Nearly three of every four Americans say they would pay five cents more for a gallon of petrol, 60% say the would pay as much as 25% more to deal with the potential problem -- but only if other nations address it as well. The concession is not much, though, since US petrol -- at around $1.50 a gallon -- costs far less than anywhere else in the west where $4 a gallon (American) in northern Europe is normal.
The renewables FACTOR
Also on the eve of Kyoto, the US Department of Energy (DOE) announced that US emissions will grow faster than previously believed. This will make it more difficult for the US to live up to Clinton's proposed cap of emissions of these gases at 1990 levels over the next 10-15 years. Economic growth will be slightly higher than expected. Consumption of electricity will also go up faster, as prices are lower than had been expected, according to the DOE, based on figures from the Energy Information Administration, an arm of the DOE.

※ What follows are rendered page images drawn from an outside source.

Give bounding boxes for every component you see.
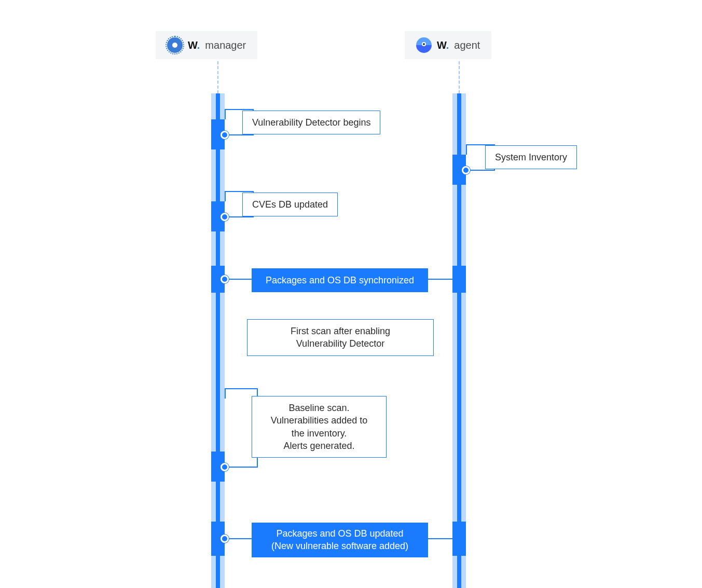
- connector-line: [229, 216, 254, 217]
- wazuh-logo-text: W: [188, 39, 200, 51]
- lifeline-dash-agent: [459, 61, 460, 93]
- step-text: First scan after enabling: [291, 326, 390, 336]
- step-text: (New vulnerable software added): [271, 541, 408, 551]
- connector-line: [225, 109, 254, 110]
- connector-line: [225, 388, 258, 389]
- connector-dot: [221, 463, 229, 471]
- connector-line: [470, 170, 495, 171]
- connector-line: [225, 388, 226, 399]
- step-vuln-detector-begins: Vulnerability Detector begins: [242, 111, 380, 134]
- connector-dot: [221, 535, 229, 543]
- sequence-diagram: W manager W agent Vulnerability Detector…: [0, 0, 702, 588]
- participant-agent: W agent: [405, 31, 491, 59]
- step-text: CVEs DB updated: [252, 199, 328, 210]
- step-baseline-scan: Baseline scan. Vulnerabilities added to …: [252, 396, 387, 458]
- wazuh-logo-text: W: [437, 39, 449, 51]
- step-db-updated: Packages and OS DB updated (New vulnerab…: [252, 523, 428, 557]
- step-text: Packages and OS DB updated: [276, 528, 403, 539]
- exec-block: [452, 266, 466, 293]
- step-sync: Packages and OS DB synchronized: [252, 268, 428, 292]
- activation-manager: [216, 93, 220, 588]
- lifeline-dash-manager: [217, 61, 218, 93]
- step-text: Packages and OS DB synchronized: [266, 275, 414, 285]
- connector-line: [229, 134, 254, 135]
- connector-line: [225, 191, 254, 192]
- wazuh-agent-icon: [416, 37, 432, 53]
- step-text: System Inventory: [495, 152, 567, 162]
- connector-dot: [462, 166, 470, 174]
- connector-line: [225, 109, 226, 119]
- connector-dot: [221, 275, 229, 283]
- participant-manager: W manager: [156, 31, 257, 59]
- step-text: Vulnerability Detector: [296, 338, 384, 349]
- step-system-inventory: System Inventory: [485, 145, 577, 169]
- step-text: Baseline scan.: [288, 403, 349, 413]
- step-text: the inventory.: [292, 428, 347, 439]
- connector-dot: [221, 213, 229, 221]
- connector-line: [466, 144, 467, 155]
- step-cves-updated: CVEs DB updated: [242, 193, 338, 216]
- step-text: Alerts generated.: [283, 441, 354, 451]
- connector-line: [225, 191, 226, 201]
- participant-manager-label: manager: [205, 39, 246, 51]
- wazuh-manager-icon: [167, 37, 183, 53]
- connector-dot: [221, 131, 229, 139]
- step-text: Vulnerabilities added to: [271, 415, 367, 426]
- exec-block: [452, 522, 466, 556]
- participant-agent-label: agent: [454, 39, 480, 51]
- connector-line: [229, 467, 258, 468]
- step-text: Vulnerability Detector begins: [252, 117, 370, 128]
- step-first-scan: First scan after enabling Vulnerability …: [247, 319, 434, 356]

It had been thought that carbon emissions would have to be cut by 28-30% for the US to reach 1990 levels in 2010. But now that needed cut looks more like 35%, says the DOE. In part the prediction is based on the fact that lower electricity prices will make it harder for renewables to gain a foothold in a deregulated electricity market. Thus emissions will increase more quickly.
Indeed it is being estimated that emissions will rise 45% in America because consumers will use 27% more energy in 2002 than they do today. The American Wind Energy Association (AWEA) immediately lamented what it called an alarming new forecast. "Much remains to be done to transform our current environmentally destructive patterns of energy production and consumption," said AWEA. "We must act soon to being a transition to clean energy sources such as wind."